What foundational topics would you like to hear more about?

I think it would be, wouldn’t it? Because the activations are what we’re making have mean 0. So using leaky relu might be a good idea…

A more in depth discussion of seq2seq learning would be great. I know it was partially covered in DL part 1, but a Jeremy in-depth discussion would be helpful.

2 Likes
  1. normalization makes training less sensitive to the scale of features. For instance regularization behaves differently for different scaling. Moreover using gradient descent, or a variant thereof, the speed of convergence depends on the scaling of features, so normalization makes the problem better conditioned, improving the convergence rate of gradient descent.

  2. it is hard to give a concise answer since the amount of training data is dependent on many different aspects of the task at hand:

  • degrees of difference among the classes,
  • possible augmentation over the training data
  • transfer learning
  • batch normalization

you should every time do some research to see how other people approach at the problem :wink:

1 Like

We’ll absolutely be doing that - this topic however is asking what foundational stuff we used in lessons 8 & 9 you’d like to learn more about. i.e. so people don’t get left behind in the next lessons.

1 Like

Thanks for the clarification. Callbacks are what I have been struggling with, but there are a lot of resources people put under the callback topic,so that might suffice.

Some matrix calculus fundamentals would be helpful. I’m trying to wrap my head around the derivative of a matrix vector multiplication (ie y = Wx, calculate \frac{dy}{dx}). Half the sources I find say \frac{dy}{dx} = W, the other half say \frac{dy}{dx} = W^T and I don’t know what to believe or if the difference even matters.

1 Like

I would say it doesn’t matter. it is really a matter of matching the dim in your matrix multiply.

I think these matrix derivitive things are a lot easier to think about in terms of individual components (e.g. https://forums.fast.ai/t/lesson-8-2019-discussion-wiki/41323/502?u=cqfd), since they’re just scalars. For example, the vector equation y = Wx corresponds to the component equation(s) y_i = \sum_j W_{ij} x_j. So, regular-old non-matrix calculus says then that

\frac{\partial y_i}{\partial x_j} = W_{ij}

This has two indices, i and j, so you can stick it into a matrix—you just need to decide which index you want to be the row index and which the column index. If i is the row index, you get W as your matrix, but if j is the row index, you get W^T.
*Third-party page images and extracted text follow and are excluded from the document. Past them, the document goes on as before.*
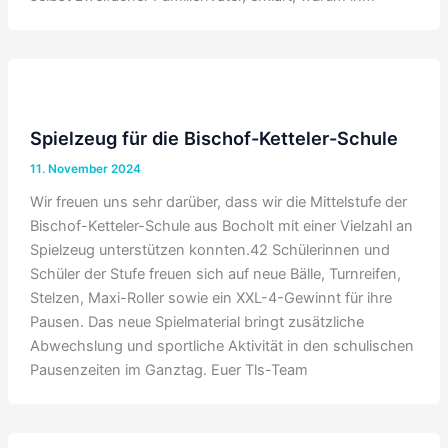
Spielzeug für die Bischof-Ketteler-Schule
11. November 2024
Wir freuen uns sehr darüber, dass wir die Mittelstufe der
Bischof-Ketteler-Schule aus Bocholt mit einer Vielzahl an
Spielzeug unterstützen konnten.42 Schülerinnen und
Schüler der Stufe freuen sich auf neue Bälle, Turnreifen,
Stelzen, Maxi-Roller sowie ein XXL-4-Gewinnt für ihre
Pausen. Das neue Spielmaterial bringt zusätzliche
Abwechslung und sportliche Aktivität in den schulischen
Pausenzeiten im Ganztag. Euer Tls-Team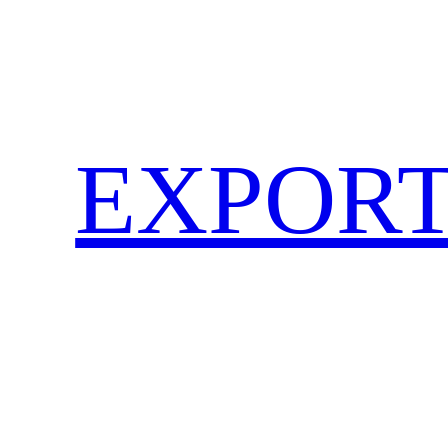
EXPORT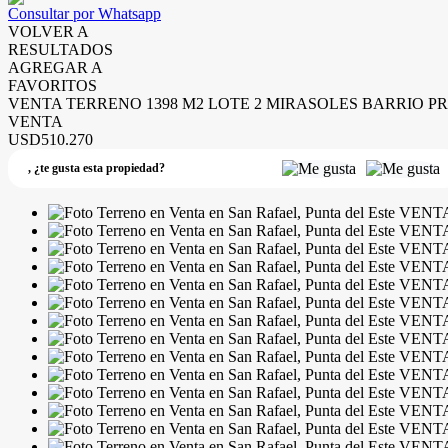
Consultar por Whatsapp
VOLVER A
RESULTADOS
AGREGAR A
FAVORITOS
VENTA TERRENO 1398 M2 LOTE 2 MIRASOLES BARRIO PR
VENTA
USD510.270
,
¿te gusta esta propiedad?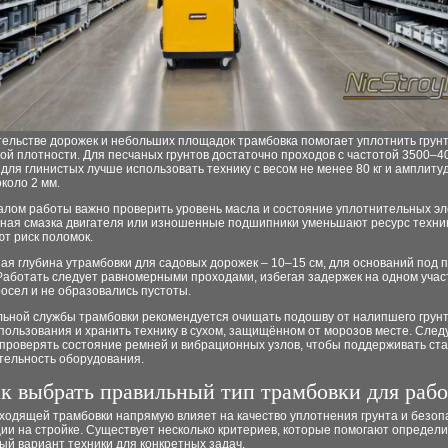
ельстве дорожек и небольших площадок трамбовка помогает уплотнить грунт
й плотности. Для песчаных грунтов достаточно проходов с частотой 3500–4
а для глинистых лучше использовать технику с весом не менее 80 кг и амплиту
коло 2 мм.
алом работы важно проверить уровень масла и состояние уплотнительных эл
ная смазка двигателя или изношенные подшипники уменьшают ресурс техни
т риск поломок.
я глубина утрамбовки для садовых дорожек – 10–15 см, для оснований под п
Работать следует равномерными проходами, избегая задержек на одном учас
росел и не образовались пустоты.
льной службы трамбовки рекомендуется очищать подошву от налипшего грун
пользования и хранить технику в сухом, защищённом от морозов месте. След
 проверять состояние ремней и вибрационных узлов, чтобы поддерживать ст
тельность оборудования.
к выбрать правильный тип трамбовки для раб
ходящей трамбовки напрямую влияет на качество уплотнения грунта и безоп
ии на стройке. Существует несколько критериев, которые помогают определи
й вариант техники для конкретных задач.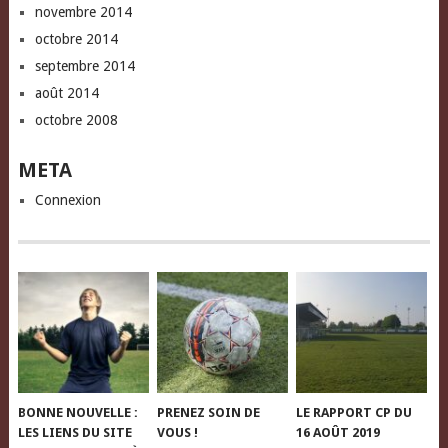
novembre 2014
octobre 2014
septembre 2014
août 2014
octobre 2008
META
Connexion
BONNE NOUVELLE :
PRENEZ SOIN DE
LE RAPPORT CP DU
LES LIENS DU SITE
VOUS !
16 AOÛT 2019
That said, there’s a nice special case where you don’t really need to decide anything: when the thing you’re differentiating is the loss \mathcal{L}. The losses we differentiate are (always?) scalars, so they don’t have any indices! That means that, for example, something like \partial \mathcal{L}/\partial W_{ij} has the same number of indices as the thing you’re differentiating with respect to, W_{ij}, so you might as well use them the same way: i for the rows and j for the columns.

One example: out.g from class will always have the same shape as that layer’s output, since it’s the derivative of the loss with respect to the output.

5 Likes

It might be interesting to hear about strategies to handle huge data sets both for image and tabular data. For instance as in LANL Earthquake Prediction or VSB Power Line Fault Detection.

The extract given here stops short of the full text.